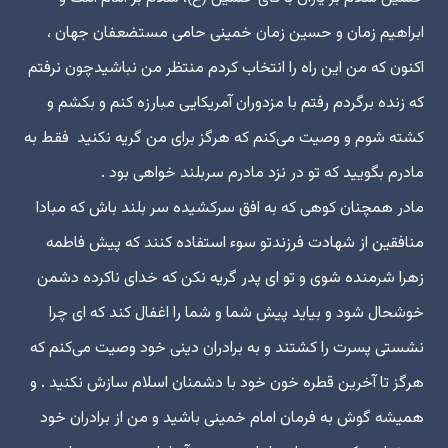
ابراهیم زمان و حسین زمان خمینی حامی مستضعفان جهان ،
اکنون که من این راه را انتخاب کردم منتظر من نباشیدچون نرفتم
که زنده برگردم رفتم با مزدوران آمریکایی مبارزه کنم و بکشم و
کشته شوم و وصیت می‌کنم که هرگز برای من گریه نکنید فقط به
مادرم بگویید که تو در نزد مادرم سربلند خواهی بود .
مادر همچنان کوهی که به افق سرکشیده سر بلند باش که مبادا
منافقین از شهادت فرزندتو سوء استفاده کنند که پیش فاطمه
زهرا شرمنده شوی و تو ای پدر گریه نکن که خدای ناکرده دشمن
خوشحال شود و بیاید پیش شما و شما را اغفال کند که ای چرا
نشستی پسرت را کشتند و به برادران دینی خود وصیت می‌کنم که
هرگز تا آخرین قطره خون خود با دشمنان اسلام سازش نکنید . و
همیشه گوش به فرمان امام خمینی باشید و من از برادران خود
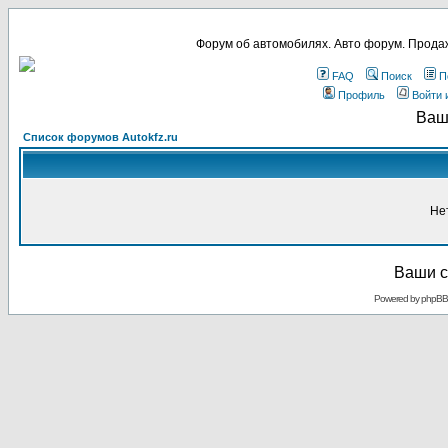
Форум об автомобилях. Авто форум. Продаж
FAQ
Поиск
П
Профиль
Войти 
Ваш
Список форумов Autokfz.ru
Не
Ваши с
Powered by
phpBB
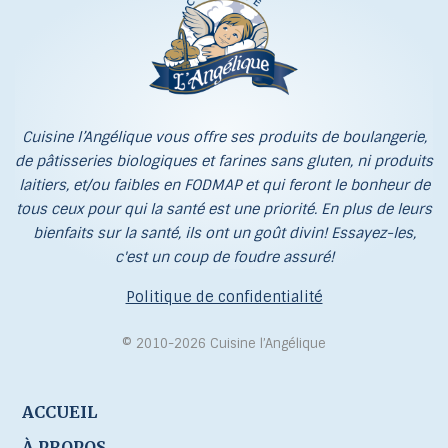
Cuisine l’Angélique vous offre ses produits de boulangerie,
de pâtisseries biologiques et farines sans gluten, ni produits
laitiers, et/ou faibles en FODMAP et qui feront le bonheur de
tous ceux pour qui la santé est une priorité. En plus de leurs
bienfaits sur la santé, ils ont un goût divin! Essayez-les,
c'est un coup de foudre assuré!
Politique de confidentialité
© 2010-2026 Cuisine l’Angélique
ACCUEIL
À PROPOS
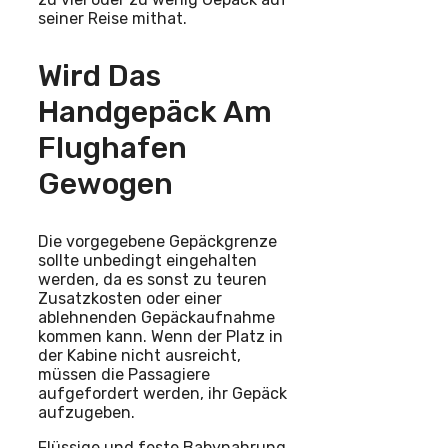
seiner Reise mithat.
Wird Das
Handgepäck Am
Flughafen
Gewogen
Die vorgegebene Gepäckgrenze
sollte unbedingt eingehalten
werden, da es sonst zu teuren
Zusatzkosten oder einer
ablehnenden Gepäckaufnahme
kommen kann. Wenn der Platz in
der Kabine nicht ausreicht,
müssen die Passagiere
aufgefordert werden, ihr Gepäck
aufzugeben.
Flüssige und feste Babynahrung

* Exercise description *
Please print all the lines above exactly as given and leave out every picture.

* Output below *
ابراهیم زمان و حسین زمان خمینی حامی مستضعفان جهان ،
اکنون که من این راه را انتخاب کردم منتظر من نباشیدچون نرفتم
که زنده برگردم رفتم با مزدوران آمریکایی مبارزه کنم و بکشم و
کشته شوم و وصیت می‌کنم که هرگز برای من گریه نکنید فقط به
مادرم بگویید که تو در نزد مادرم سربلند خواهی بود .
مادر همچنان کوهی که به افق سرکشیده سر بلند باش که مبادا
منافقین از شهادت فرزندتو سوء استفاده کنند که پیش فاطمه
زهرا شرمنده شوی و تو ای پدر گریه نکن که خدای ناکرده دشمن
خوشحال شود و بیاید پیش شما و شما را اغفال کند که ای چرا
نشستی پسرت را کشتند و به برادران دینی خود وصیت می‌کنم که
هرگز تا آخرین قطره خون خود با دشمنان اسلام سازش نکنید . و
همیشه گوش به فرمان امام خمینی باشید و من از برادران خود
Форум об автомобилях. Авто форум. Продаж
FAQ
Поиск
П
Профиль
Войти 
Ваш
Список форумов Autokfz.ru
Не
Ваши с
Powered by
phpBB
Cuisine l’Angélique vous offre ses produits de boulangerie,
de pâtisseries biologiques et farines sans gluten, ni produits
laitiers, et/ou faibles en FODMAP et qui feront le bonheur de
tous ceux pour qui la santé est une priorité. En plus de leurs
bienfaits sur la santé, ils ont un goût divin! Essayez-les,
c'est un coup de foudre assuré!
Politique de confidentialité
© 2010-2026 Cuisine l’Angélique
ACCUEIL
À PROPOS
seiner Reise mithat.
Wird Das
Handgepäck Am
Flughafen
Gewogen
Die vorgegebene Gepäckgrenze
sollte unbedingt eingehalten
werden, da es sonst zu teuren
Zusatzkosten oder einer
ablehnenden Gepäckaufnahme
kommen kann. Wenn der Platz in
der Kabine nicht ausreicht,
müssen die Passagiere
aufgefordert werden, ihr Gepäck
aufzugeben.
Flüssige und feste Babynahrung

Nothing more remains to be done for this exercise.